Mathematics of Hierarchical Temporal Memory

  • Nov 28 / 2014
  • 0
Clortex (HTM in Clojure), Cortical Learning Algorithm, NuPIC

Mathematics of Hierarchical Temporal Memory

This article describes some of the mathematics underlying the theory and implementations of Jeff Hawkins’ Hierarchical Temporal Memory (HTM), which seeks to explain how the neocortex processes information and forms models of the world.
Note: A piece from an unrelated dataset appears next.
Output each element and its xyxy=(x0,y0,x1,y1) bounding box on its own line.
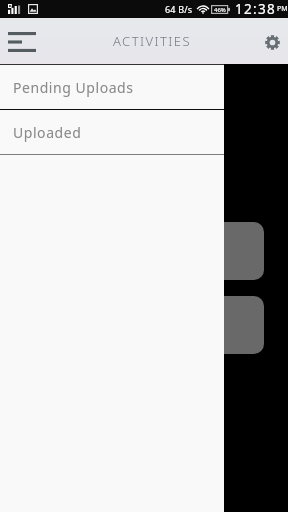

Note: Part II: Transition Memory is now available.

The HTM Model Neuron – Pattern Memory (aka Spatial Pooling)

We’ll illustrate the mathematics of HTM by describing the simplest operation in HTM’s Cortical Learning Algorithm: Pattern Memory, also known as Spatial Pooling, forms a Sparse Distributed Representation from a binary input vector. We begin with a layer (a 1- or 2-dimensional array) of single neurons, which will form a pattern of activity aimed at efficiently representing the input vectors.
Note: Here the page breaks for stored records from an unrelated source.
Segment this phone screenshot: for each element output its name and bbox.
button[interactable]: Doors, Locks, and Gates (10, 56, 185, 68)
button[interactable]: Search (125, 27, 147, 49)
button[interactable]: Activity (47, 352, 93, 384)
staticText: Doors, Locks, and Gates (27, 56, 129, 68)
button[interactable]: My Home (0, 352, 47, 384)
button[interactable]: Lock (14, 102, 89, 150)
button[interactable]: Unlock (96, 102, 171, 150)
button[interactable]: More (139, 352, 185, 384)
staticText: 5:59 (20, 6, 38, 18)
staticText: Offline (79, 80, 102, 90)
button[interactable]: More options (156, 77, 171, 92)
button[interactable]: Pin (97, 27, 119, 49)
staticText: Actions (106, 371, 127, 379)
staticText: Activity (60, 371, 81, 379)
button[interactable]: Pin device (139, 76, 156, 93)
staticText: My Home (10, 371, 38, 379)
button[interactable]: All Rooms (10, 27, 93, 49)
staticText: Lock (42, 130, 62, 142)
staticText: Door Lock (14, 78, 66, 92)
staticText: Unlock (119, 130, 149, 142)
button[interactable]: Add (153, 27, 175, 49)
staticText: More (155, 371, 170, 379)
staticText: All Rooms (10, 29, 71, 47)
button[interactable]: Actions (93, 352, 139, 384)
Feedforward Processing on Proximal Dendrites

The HTM model neuron has a single proximal dendrite, which is used to process and recognise feedforward or afferent inputs to the neuron. We model the entire feedforward input to a cortical layer as a bit vector \({\mathbf x}_{\textrm{ff}}\in\lbrace{0,1}\rbrace^{n_{\textrm{ff}}}\), where \(n_{\textrm{ff}}\) is the width of the input.

The dendrite is composed of \(n_s\) synapses which each act as a binary gate for a single bit in the input vector.  Each synapse has a permanence \(p_i\in{[0,1]}\) which represents the size and efficiency of the dendritic spine and synaptic junction. The synapse will transmit a 1-bit (or on-bit) if the permanence exceeds a threshold \(\theta_i\) (often a global constant \(\theta_i = \theta = 0.2\)). When this is true, we say the synapse is connected.
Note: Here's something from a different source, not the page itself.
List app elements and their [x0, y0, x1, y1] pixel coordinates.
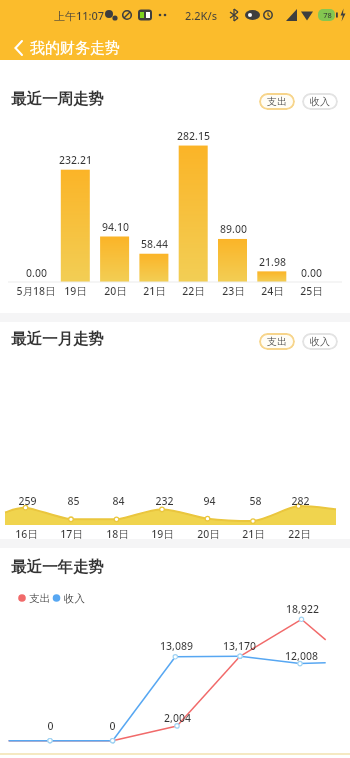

Each neuron samples \(n_s\) bits from the \(n_{\textrm{ff}}\) feedforward inputs, and so there are \({n_{\textrm{ff}}}\choose{n_{s}}\) possible choices of input for a single neuron. A single proximal dendrite represents a projection \(\pi_j:\lbrace{0,1}\rbrace^{n_{\textrm{ff}}}\rightarrow\lbrace{0,1}\rbrace^{n_s}\), so a population of neurons corresponds to a set of subspaces of the sensory space. Each dendrite has an input vector \({\mathbf x}_j=\pi_j({\mathbf x}_{\textrm{ff}})\) which is the projection of the entire input into this neuron’s subspace.

A synapse is connected if its permanence \(p_i\) exceeds its threshold \(\theta_i\). If we subtract \({\mathbf p}-{\vec\theta}\), take the elementwise sign of the result, and map to \(\lbrace{0,1}\rbrace\), we derive the binary connection vector \({\mathbf c}_j\) for the dendrite. Thus:

$$c_i=(1 + sgn(p_i-\theta_i))/2$$

The dot product \(o_j({\mathbf x})={\mathbf c}_j\cdot{\mathbf x}_j\) now represents the feedforward overlap of the neuron with the input, ie the number of connected synapses which have an incoming activation potential. Later, we’ll see how this number is used in the neuron’s processing.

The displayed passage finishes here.